#### SOURCE RECORDS:
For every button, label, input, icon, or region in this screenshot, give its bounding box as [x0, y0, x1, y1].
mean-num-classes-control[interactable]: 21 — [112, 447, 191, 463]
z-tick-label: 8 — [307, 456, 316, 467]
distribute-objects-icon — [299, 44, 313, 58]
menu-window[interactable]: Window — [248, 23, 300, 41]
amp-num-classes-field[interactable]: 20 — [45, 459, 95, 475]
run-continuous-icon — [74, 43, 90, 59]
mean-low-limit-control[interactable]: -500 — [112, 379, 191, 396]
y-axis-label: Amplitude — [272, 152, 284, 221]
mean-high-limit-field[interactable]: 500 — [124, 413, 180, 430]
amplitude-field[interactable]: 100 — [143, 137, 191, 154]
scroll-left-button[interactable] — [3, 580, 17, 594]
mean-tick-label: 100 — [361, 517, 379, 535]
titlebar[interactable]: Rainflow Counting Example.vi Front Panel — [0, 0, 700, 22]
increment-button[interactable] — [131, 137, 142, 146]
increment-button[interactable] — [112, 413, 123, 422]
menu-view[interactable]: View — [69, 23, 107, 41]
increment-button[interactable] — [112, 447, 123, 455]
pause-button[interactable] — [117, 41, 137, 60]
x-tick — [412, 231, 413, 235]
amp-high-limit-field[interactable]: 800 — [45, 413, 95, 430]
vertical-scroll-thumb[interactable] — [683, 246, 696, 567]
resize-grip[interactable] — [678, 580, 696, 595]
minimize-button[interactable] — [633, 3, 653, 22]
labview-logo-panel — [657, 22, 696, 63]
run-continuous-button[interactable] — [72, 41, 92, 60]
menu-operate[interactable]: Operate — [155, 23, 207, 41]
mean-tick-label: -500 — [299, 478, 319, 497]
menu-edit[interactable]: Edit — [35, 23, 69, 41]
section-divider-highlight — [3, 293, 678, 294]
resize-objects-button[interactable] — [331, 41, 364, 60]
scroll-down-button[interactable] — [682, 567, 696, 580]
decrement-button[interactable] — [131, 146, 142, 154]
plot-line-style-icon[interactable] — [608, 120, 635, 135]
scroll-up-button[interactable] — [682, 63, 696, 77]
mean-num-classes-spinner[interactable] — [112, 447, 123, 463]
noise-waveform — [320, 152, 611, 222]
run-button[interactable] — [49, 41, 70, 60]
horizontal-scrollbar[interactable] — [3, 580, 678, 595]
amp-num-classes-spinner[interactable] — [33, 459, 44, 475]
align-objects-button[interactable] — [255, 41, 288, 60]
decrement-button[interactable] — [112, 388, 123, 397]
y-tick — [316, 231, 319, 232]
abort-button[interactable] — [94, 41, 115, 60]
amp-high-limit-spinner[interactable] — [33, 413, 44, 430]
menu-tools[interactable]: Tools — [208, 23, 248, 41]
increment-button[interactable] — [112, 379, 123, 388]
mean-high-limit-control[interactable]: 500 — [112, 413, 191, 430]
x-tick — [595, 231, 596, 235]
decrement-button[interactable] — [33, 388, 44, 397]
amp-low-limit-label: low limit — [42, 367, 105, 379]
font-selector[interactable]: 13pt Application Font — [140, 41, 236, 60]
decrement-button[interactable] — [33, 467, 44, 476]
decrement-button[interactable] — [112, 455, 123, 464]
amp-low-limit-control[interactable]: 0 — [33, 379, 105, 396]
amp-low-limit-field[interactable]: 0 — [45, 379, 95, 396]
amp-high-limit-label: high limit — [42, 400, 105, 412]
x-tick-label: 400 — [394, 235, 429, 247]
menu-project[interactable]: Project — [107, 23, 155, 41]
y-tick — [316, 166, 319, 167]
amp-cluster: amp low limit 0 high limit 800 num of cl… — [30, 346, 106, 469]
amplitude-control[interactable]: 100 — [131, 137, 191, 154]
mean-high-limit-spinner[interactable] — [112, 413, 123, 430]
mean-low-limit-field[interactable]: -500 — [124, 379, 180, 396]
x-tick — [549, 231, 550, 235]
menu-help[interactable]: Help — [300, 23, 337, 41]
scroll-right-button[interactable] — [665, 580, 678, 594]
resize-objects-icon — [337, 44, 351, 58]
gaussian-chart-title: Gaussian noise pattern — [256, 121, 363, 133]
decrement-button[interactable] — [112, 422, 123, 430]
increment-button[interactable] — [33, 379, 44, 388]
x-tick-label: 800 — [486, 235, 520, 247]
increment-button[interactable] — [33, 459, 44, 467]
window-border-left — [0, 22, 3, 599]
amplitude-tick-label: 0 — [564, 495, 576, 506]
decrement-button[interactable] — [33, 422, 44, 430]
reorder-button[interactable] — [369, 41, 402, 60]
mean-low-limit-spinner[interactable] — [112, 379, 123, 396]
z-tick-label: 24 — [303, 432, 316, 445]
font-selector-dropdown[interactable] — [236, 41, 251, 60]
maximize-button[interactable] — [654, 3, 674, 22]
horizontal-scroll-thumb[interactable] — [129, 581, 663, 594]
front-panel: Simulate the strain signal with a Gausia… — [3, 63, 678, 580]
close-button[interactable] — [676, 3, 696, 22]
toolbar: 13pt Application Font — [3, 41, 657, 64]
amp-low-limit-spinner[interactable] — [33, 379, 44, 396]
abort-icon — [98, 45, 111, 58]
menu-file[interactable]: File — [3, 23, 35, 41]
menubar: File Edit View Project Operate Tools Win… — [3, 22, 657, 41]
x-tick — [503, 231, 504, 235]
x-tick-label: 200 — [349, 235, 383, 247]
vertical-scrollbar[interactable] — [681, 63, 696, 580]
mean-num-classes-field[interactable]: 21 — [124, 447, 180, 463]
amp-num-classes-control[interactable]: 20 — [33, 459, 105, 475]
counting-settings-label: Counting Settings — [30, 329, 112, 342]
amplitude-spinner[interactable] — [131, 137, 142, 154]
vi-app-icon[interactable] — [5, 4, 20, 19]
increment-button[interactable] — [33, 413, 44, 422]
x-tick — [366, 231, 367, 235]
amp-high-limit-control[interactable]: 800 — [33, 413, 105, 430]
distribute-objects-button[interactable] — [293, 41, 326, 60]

#### ABOUT THIS EXERCISE:
Output every record without changing any wording.

#### EXERCISE SOLUTION:
For every button, label, input, icon, or region in this screenshot, give its bounding box as [x0, y0, x1, y1].
mean-num-classes-control[interactable]: 21 — [112, 447, 191, 463]
z-tick-label: 8 — [307, 456, 316, 467]
distribute-objects-icon — [299, 44, 313, 58]
menu-window[interactable]: Window — [248, 23, 300, 41]
amp-num-classes-field[interactable]: 20 — [45, 459, 95, 475]
run-continuous-icon — [74, 43, 90, 59]
mean-low-limit-control[interactable]: -500 — [112, 379, 191, 396]
y-axis-label: Amplitude — [272, 152, 284, 221]
mean-high-limit-field[interactable]: 500 — [124, 413, 180, 430]
amplitude-field[interactable]: 100 — [143, 137, 191, 154]
scroll-left-button[interactable] — [3, 580, 17, 594]
mean-tick-label: 100 — [361, 517, 379, 535]
titlebar[interactable]: Rainflow Counting Example.vi Front Panel — [0, 0, 700, 22]
increment-button[interactable] — [131, 137, 142, 146]
increment-button[interactable] — [112, 413, 123, 422]
menu-view[interactable]: View — [69, 23, 107, 41]
increment-button[interactable] — [112, 447, 123, 455]
pause-button[interactable] — [117, 41, 137, 60]
x-tick — [412, 231, 413, 235]
amp-high-limit-field[interactable]: 800 — [45, 413, 95, 430]
vertical-scroll-thumb[interactable] — [683, 246, 696, 567]
resize-grip[interactable] — [678, 580, 696, 595]
minimize-button[interactable] — [633, 3, 653, 22]
labview-logo-panel — [657, 22, 696, 63]
run-continuous-button[interactable] — [72, 41, 92, 60]
menu-operate[interactable]: Operate — [155, 23, 207, 41]
mean-tick-label: -500 — [299, 478, 319, 497]
menu-edit[interactable]: Edit — [35, 23, 69, 41]
section-divider-highlight — [3, 293, 678, 294]
resize-objects-button[interactable] — [331, 41, 364, 60]
scroll-down-button[interactable] — [682, 567, 696, 580]
decrement-button[interactable] — [131, 146, 142, 154]
plot-line-style-icon[interactable] — [608, 120, 635, 135]
scroll-up-button[interactable] — [682, 63, 696, 77]
mean-num-classes-spinner[interactable] — [112, 447, 123, 463]
noise-waveform — [320, 152, 611, 222]
run-button[interactable] — [49, 41, 70, 60]
horizontal-scrollbar[interactable] — [3, 580, 678, 595]
amp-num-classes-spinner[interactable] — [33, 459, 44, 475]
align-objects-button[interactable] — [255, 41, 288, 60]
decrement-button[interactable] — [112, 388, 123, 397]
y-tick — [316, 231, 319, 232]
abort-button[interactable] — [94, 41, 115, 60]
amp-high-limit-spinner[interactable] — [33, 413, 44, 430]
menu-tools[interactable]: Tools — [208, 23, 248, 41]
increment-button[interactable] — [112, 379, 123, 388]
mean-high-limit-control[interactable]: 500 — [112, 413, 191, 430]
x-tick — [595, 231, 596, 235]
decrement-button[interactable] — [33, 388, 44, 397]
amp-low-limit-label: low limit — [42, 367, 105, 379]
font-selector[interactable]: 13pt Application Font — [140, 41, 236, 60]
decrement-button[interactable] — [33, 467, 44, 476]
decrement-button[interactable] — [112, 455, 123, 464]
amp-low-limit-control[interactable]: 0 — [33, 379, 105, 396]
amp-low-limit-field[interactable]: 0 — [45, 379, 95, 396]
amp-high-limit-label: high limit — [42, 400, 105, 412]
x-tick-label: 400 — [394, 235, 429, 247]
menu-project[interactable]: Project — [107, 23, 155, 41]
y-tick — [316, 166, 319, 167]
amp-cluster: amp low limit 0 high limit 800 num of cl… — [30, 346, 106, 469]
amplitude-control[interactable]: 100 — [131, 137, 191, 154]
mean-high-limit-spinner[interactable] — [112, 413, 123, 430]
mean-low-limit-field[interactable]: -500 — [124, 379, 180, 396]
x-tick — [549, 231, 550, 235]
menu-help[interactable]: Help — [300, 23, 337, 41]
scroll-right-button[interactable] — [665, 580, 678, 594]
resize-objects-icon — [337, 44, 351, 58]
gaussian-chart-title: Gaussian noise pattern — [256, 121, 363, 133]
decrement-button[interactable] — [112, 422, 123, 430]
increment-button[interactable] — [33, 379, 44, 388]
x-tick-label: 800 — [486, 235, 520, 247]
increment-button[interactable] — [33, 459, 44, 467]
window-border-left — [0, 22, 3, 599]
amplitude-tick-label: 0 — [564, 495, 576, 506]
decrement-button[interactable] — [33, 422, 44, 430]
reorder-button[interactable] — [369, 41, 402, 60]
mean-low-limit-spinner[interactable] — [112, 379, 123, 396]
z-tick-label: 24 — [303, 432, 316, 445]
font-selector-dropdown[interactable] — [236, 41, 251, 60]
maximize-button[interactable] — [654, 3, 674, 22]
horizontal-scroll-thumb[interactable] — [129, 581, 663, 594]
front-panel: Simulate the strain signal with a Gausia… — [3, 63, 678, 580]
close-button[interactable] — [676, 3, 696, 22]
toolbar: 13pt Application Font — [3, 41, 657, 64]
amp-low-limit-spinner[interactable] — [33, 379, 44, 396]
abort-icon — [98, 45, 111, 58]
menu-file[interactable]: File — [3, 23, 35, 41]
menubar: File Edit View Project Operate Tools Win… — [3, 22, 657, 41]
x-tick — [503, 231, 504, 235]
x-tick-label: 200 — [349, 235, 383, 247]
vertical-scrollbar[interactable] — [681, 63, 696, 580]
mean-num-classes-field[interactable]: 21 — [124, 447, 180, 463]
amp-num-classes-control[interactable]: 20 — [33, 459, 105, 475]
counting-settings-label: Counting Settings — [30, 329, 112, 342]
amplitude-spinner[interactable] — [131, 137, 142, 154]
vi-app-icon[interactable] — [5, 4, 20, 19]
increment-button[interactable] — [33, 413, 44, 422]
x-tick — [366, 231, 367, 235]
amp-high-limit-control[interactable]: 800 — [33, 413, 105, 430]
distribute-objects-button[interactable] — [293, 41, 326, 60]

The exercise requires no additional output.